TASK STATEMENT | Among the lines of the records below, count those with the word "运动时间". Reply with that number alone.

MATERIAL FOR THIS EXERCISE |
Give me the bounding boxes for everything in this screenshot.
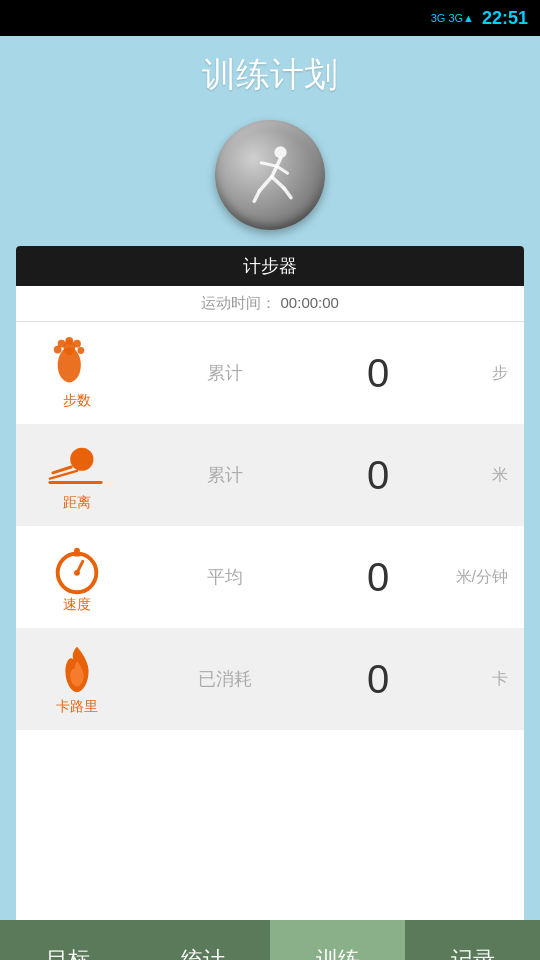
svg-line-7 xyxy=(284,188,291,198)
metric-row-卡路里: 卡路里 已消耗 0 卡 xyxy=(16,628,524,730)
metric-unit-1: 米 xyxy=(428,465,508,486)
calorie-icon xyxy=(48,642,106,694)
metric-desc-0: 累计 xyxy=(122,361,328,385)
svg-point-11 xyxy=(58,340,66,348)
main-content: 训练计划 计步器 xyxy=(0,36,540,920)
metric-row-速度: 速度 平均 0 米/分钟 xyxy=(16,526,524,628)
metrics-container: 步数 累计 0 步 距离 累计 0 米 xyxy=(16,322,524,730)
metric-icon-area-1: 距离 xyxy=(32,438,122,512)
runner-icon-container xyxy=(0,110,540,246)
metric-unit-2: 米/分钟 xyxy=(428,567,508,588)
nav-item-目标[interactable]: 目标 xyxy=(0,920,135,960)
metric-row-步数: 步数 累计 0 步 xyxy=(16,322,524,424)
distance-icon xyxy=(48,438,106,490)
metric-value-0: 0 xyxy=(328,351,428,396)
nav-label-1: 统计 xyxy=(181,945,225,960)
svg-line-16 xyxy=(53,467,71,473)
nav-item-训练[interactable]: 训练 xyxy=(270,920,405,960)
metric-value-3: 0 xyxy=(328,657,428,702)
nav-label-0: 目标 xyxy=(46,945,90,960)
nav-item-记录[interactable]: 记录 xyxy=(405,920,540,960)
status-bar: 3G 3G▲ 22:51 xyxy=(0,0,540,36)
svg-line-2 xyxy=(261,163,277,167)
nav-label-3: 记录 xyxy=(451,945,495,960)
svg-point-15 xyxy=(70,448,93,471)
page-title: 训练计划 xyxy=(0,52,540,98)
runner-circle xyxy=(215,120,325,230)
time-row: 运动时间： 00:00:00 xyxy=(16,286,524,322)
metric-icon-label-2: 速度 xyxy=(63,596,91,614)
nav-label-2: 训练 xyxy=(316,945,360,960)
metric-row-距离: 距离 累计 0 米 xyxy=(16,424,524,526)
network-icons: 3G 3G▲ xyxy=(431,12,474,24)
pedometer-title: 计步器 xyxy=(243,256,297,276)
svg-point-0 xyxy=(274,146,286,158)
pedometer-container: 计步器 运动时间： 00:00:00 步数 累计 0 步 xyxy=(16,246,524,920)
svg-line-21 xyxy=(77,561,83,573)
metric-value-2: 0 xyxy=(328,555,428,600)
svg-line-5 xyxy=(254,191,259,202)
metric-unit-3: 卡 xyxy=(428,669,508,690)
metric-value-1: 0 xyxy=(328,453,428,498)
time-label: 运动时间： xyxy=(201,294,276,311)
pedometer-header: 计步器 xyxy=(16,246,524,286)
svg-point-23 xyxy=(74,548,80,554)
metric-icon-area-0: 步数 xyxy=(32,336,122,410)
runner-icon xyxy=(235,140,305,210)
svg-point-13 xyxy=(73,340,81,348)
metric-desc-2: 平均 xyxy=(122,565,328,589)
time-value: 00:00:00 xyxy=(281,294,339,311)
status-time: 22:51 xyxy=(482,8,528,29)
nav-item-统计[interactable]: 统计 xyxy=(135,920,270,960)
header: 训练计划 xyxy=(0,36,540,110)
metric-icon-label-1: 距离 xyxy=(63,494,91,512)
svg-point-14 xyxy=(77,347,84,354)
metric-icon-label-3: 卡路里 xyxy=(56,698,98,716)
metric-desc-1: 累计 xyxy=(122,463,328,487)
metric-icon-area-2: 速度 xyxy=(32,540,122,614)
metric-icon-area-3: 卡路里 xyxy=(32,642,122,716)
svg-point-12 xyxy=(65,337,73,345)
svg-line-6 xyxy=(272,177,284,188)
svg-line-4 xyxy=(260,177,272,191)
metric-icon-label-0: 步数 xyxy=(63,392,91,410)
footprint-icon xyxy=(48,336,106,388)
svg-line-3 xyxy=(277,166,288,173)
bottom-nav: 目标统计训练记录 xyxy=(0,920,540,960)
speed-icon xyxy=(48,540,106,592)
metric-desc-3: 已消耗 xyxy=(122,667,328,691)
metric-unit-0: 步 xyxy=(428,363,508,384)
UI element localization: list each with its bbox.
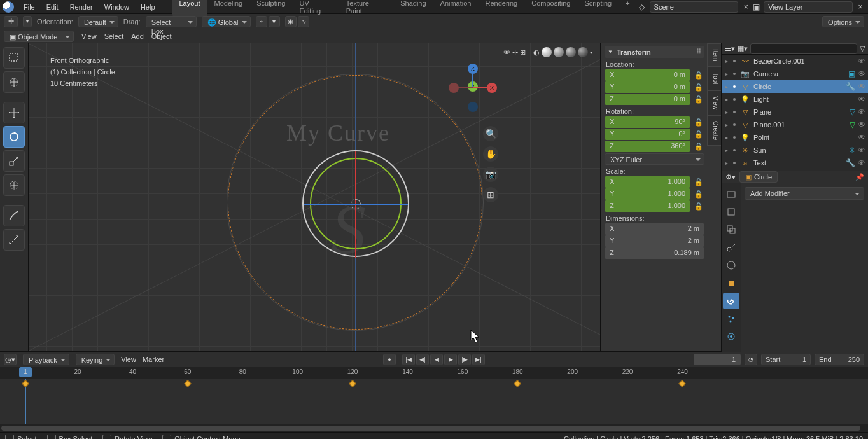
use-preview-range-icon[interactable]: ◔ <box>745 354 757 365</box>
scale-tool[interactable] <box>3 150 25 172</box>
rotation-x-field[interactable]: X90° <box>605 116 690 128</box>
keying-menu[interactable]: Keying <box>76 354 115 365</box>
transform-tool[interactable] <box>3 174 25 196</box>
timeline-tracks[interactable]: 1 <box>0 379 868 424</box>
eye-icon[interactable]: 👁 <box>858 95 865 104</box>
modifier-icon[interactable]: 🔧 <box>846 82 855 91</box>
viewlayer-name-field[interactable]: View Layer <box>764 1 853 13</box>
outliner-item[interactable]: ▸📷Camera▣👁 <box>722 67 868 80</box>
outliner-item[interactable]: ▸▽Circle🔧👁 <box>722 80 868 93</box>
shading-solid-icon[interactable] <box>554 47 564 57</box>
nav-gizmo[interactable]: X Y Z <box>447 62 498 113</box>
timeline-editor-icon[interactable]: ◷▾ <box>4 354 17 365</box>
data-icon[interactable]: ▽ <box>850 120 855 129</box>
menu-help[interactable]: Help <box>135 1 161 13</box>
data-icon[interactable]: ▽ <box>850 108 855 116</box>
timeline-scrollbar[interactable] <box>0 424 868 432</box>
scale-z-field[interactable]: Z1.000 <box>605 200 690 212</box>
eye-icon[interactable]: 👁 <box>858 69 865 78</box>
camera-active-icon[interactable]: ▣ <box>848 69 855 78</box>
dim-x-field[interactable]: X2 m <box>605 223 704 235</box>
dim-z-field[interactable]: Z0.189 m <box>605 247 704 259</box>
outliner-item[interactable]: ▸☀Sun✳👁 <box>722 144 868 157</box>
location-z-field[interactable]: Z0 m <box>605 94 690 105</box>
props-tab-world[interactable] <box>723 257 739 274</box>
xray-toggle-icon[interactable]: ◐ <box>533 48 540 57</box>
cursor-tool[interactable] <box>3 71 25 93</box>
snap-menu-icon[interactable]: ▾ <box>269 16 280 27</box>
eye-icon[interactable]: 👁 <box>858 82 865 91</box>
proportional-menu-icon[interactable]: ∿ <box>298 16 309 27</box>
props-editor-icon[interactable]: ⚙▾ <box>725 173 736 181</box>
keyframe-diamond-icon[interactable] <box>22 380 29 387</box>
jump-start-icon[interactable]: |◀ <box>402 354 415 365</box>
lock-icon[interactable]: 🔓 <box>693 69 704 81</box>
lock-icon[interactable]: 🔓 <box>693 141 704 152</box>
outliner-item[interactable]: ▸💡Light👁 <box>722 93 868 106</box>
tab-scripting[interactable]: Scripting <box>577 0 619 17</box>
outliner-item[interactable]: ▸▽Plane▽👁 <box>722 106 868 118</box>
rotation-y-field[interactable]: Y0° <box>605 129 690 140</box>
cursor-dropdown-icon[interactable]: ▾ <box>23 16 32 27</box>
add-menu[interactable]: Add <box>131 32 144 40</box>
location-x-field[interactable]: X0 m <box>605 69 690 81</box>
transform-panel-header[interactable]: ▼ Transform ⠿ <box>605 46 704 58</box>
eye-icon[interactable]: 👁 <box>858 120 865 129</box>
collapse-triangle-icon[interactable]: ▼ <box>608 49 613 55</box>
3d-viewport[interactable]: My Curve S Front Orthographic (1) Collec… <box>29 43 600 351</box>
annotate-tool[interactable] <box>3 205 25 226</box>
proportional-edit-icon[interactable]: ◉ <box>285 16 297 27</box>
start-frame-field[interactable]: Start1 <box>761 354 811 365</box>
lock-icon[interactable]: 🔓 <box>693 176 704 188</box>
menu-render[interactable]: Render <box>64 1 99 13</box>
play-reverse-icon[interactable]: ◀ <box>430 354 443 365</box>
dim-y-field[interactable]: Y2 m <box>605 235 704 247</box>
props-tab-output[interactable] <box>723 204 739 220</box>
snap-toggle-icon[interactable]: ⌁ <box>256 16 267 27</box>
view-selectability-icon[interactable]: 👁 <box>503 48 510 56</box>
sidebar-tab-view[interactable]: View <box>707 90 721 116</box>
current-frame-field[interactable]: 1 <box>694 354 741 365</box>
props-tab-object[interactable] <box>723 275 739 291</box>
scale-y-field[interactable]: Y1.000 <box>605 188 690 200</box>
tab-add[interactable]: + <box>619 0 636 17</box>
props-tab-physics[interactable] <box>723 328 739 345</box>
shading-matprev-icon[interactable] <box>566 47 576 57</box>
eye-icon[interactable]: 👁 <box>858 158 865 167</box>
tl-marker-menu[interactable]: Marker <box>143 356 164 363</box>
props-tab-particles[interactable] <box>723 310 739 327</box>
rotation-z-field[interactable]: Z360° <box>605 141 690 152</box>
tab-compositing[interactable]: Compositing <box>524 0 577 17</box>
drag-dropdown[interactable]: Select Box <box>146 16 197 27</box>
props-tab-modifiers[interactable] <box>723 293 739 309</box>
scene-close-icon[interactable]: × <box>741 2 751 12</box>
props-tab-render[interactable] <box>723 186 739 202</box>
shading-rendered-icon[interactable] <box>578 47 588 57</box>
outliner-editor-icon[interactable]: ☰▾ <box>725 45 735 53</box>
props-tab-scene[interactable] <box>723 239 739 256</box>
props-tab-viewlayer[interactable] <box>723 221 739 238</box>
overlay-toggle-icon[interactable]: ⊞ <box>520 48 526 57</box>
keyframe-diamond-icon[interactable] <box>184 380 191 387</box>
viewlayer-close-icon[interactable]: × <box>855 2 865 12</box>
tab-layout[interactable]: Layout <box>172 0 207 17</box>
menu-window[interactable]: Window <box>99 1 135 13</box>
add-modifier-dropdown[interactable]: Add Modifier <box>745 187 864 200</box>
eye-icon[interactable]: 👁 <box>858 133 865 142</box>
lock-icon[interactable]: 🔓 <box>693 116 704 128</box>
tab-sculpting[interactable]: Sculpting <box>249 0 292 17</box>
outliner-display-icon[interactable]: ▦▾ <box>738 45 748 53</box>
outliner-search-input[interactable] <box>750 43 857 54</box>
eye-icon[interactable]: 👁 <box>858 146 865 155</box>
jump-prev-key-icon[interactable]: ◀| <box>416 354 429 365</box>
outliner-item[interactable]: ▸▽Plane.001▽👁 <box>722 118 868 131</box>
lock-icon[interactable]: 🔓 <box>693 81 704 93</box>
tab-shading[interactable]: Shading <box>393 0 433 17</box>
data-icon[interactable]: ✳ <box>849 146 855 155</box>
outliner-item[interactable]: ▸aText🔧👁 <box>722 157 868 169</box>
options-dropdown[interactable]: Options <box>822 16 864 27</box>
measure-tool[interactable] <box>3 229 25 251</box>
jump-end-icon[interactable]: ▶| <box>472 354 485 365</box>
perspective-toggle-icon[interactable]: ⊞ <box>483 187 498 202</box>
keyframe-diamond-icon[interactable] <box>679 380 686 387</box>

RESPONSE BOX | 3